= DATA FOR THIS TASK =
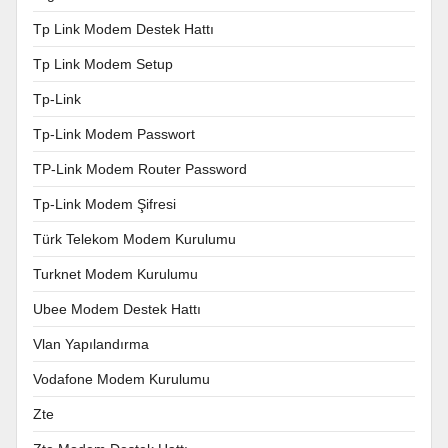
Tp Link Modem Destek Hattı
Tp Link Modem Setup
Tp-Link
Tp-Link Modem Passwort
TP-Link Modem Router Password
Tp-Link Modem Şifresi
Türk Telekom Modem Kurulumu
Turknet Modem Kurulumu
Ubee Modem Destek Hattı
Vlan Yapılandırma
Vodafone Modem Kurulumu
Zte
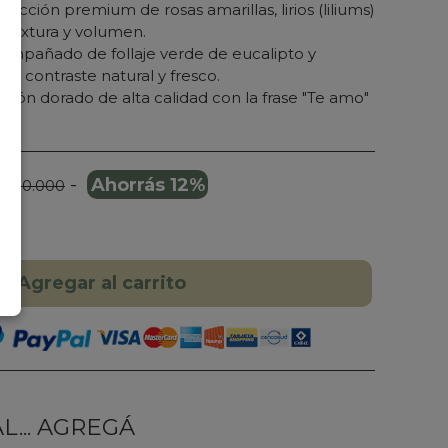
ección premium de rosas amarillas, lirios (liliums)
 textura y volumen.
mpañado de follaje verde de eucalipto y
un contraste natural y fresco.
zón dorado de alta calidad con la frase
"Te amo"
-
Ahorrás 12%
 250.000
Agregar al carrito
... AGREGÁ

= EXERCISE DETAILS =
Look through the entries above. Copy out every line holding the word "Modem".

= OUTPUT BELOW =
Tp Link Modem Destek Hattı
Tp Link Modem Setup
Tp-Link Modem Passwort
TP-Link Modem Router Password
Tp-Link Modem Şifresi
Türk Telekom Modem Kurulumu
Turknet Modem Kurulumu
Ubee Modem Destek Hattı
Vodafone Modem Kurulumu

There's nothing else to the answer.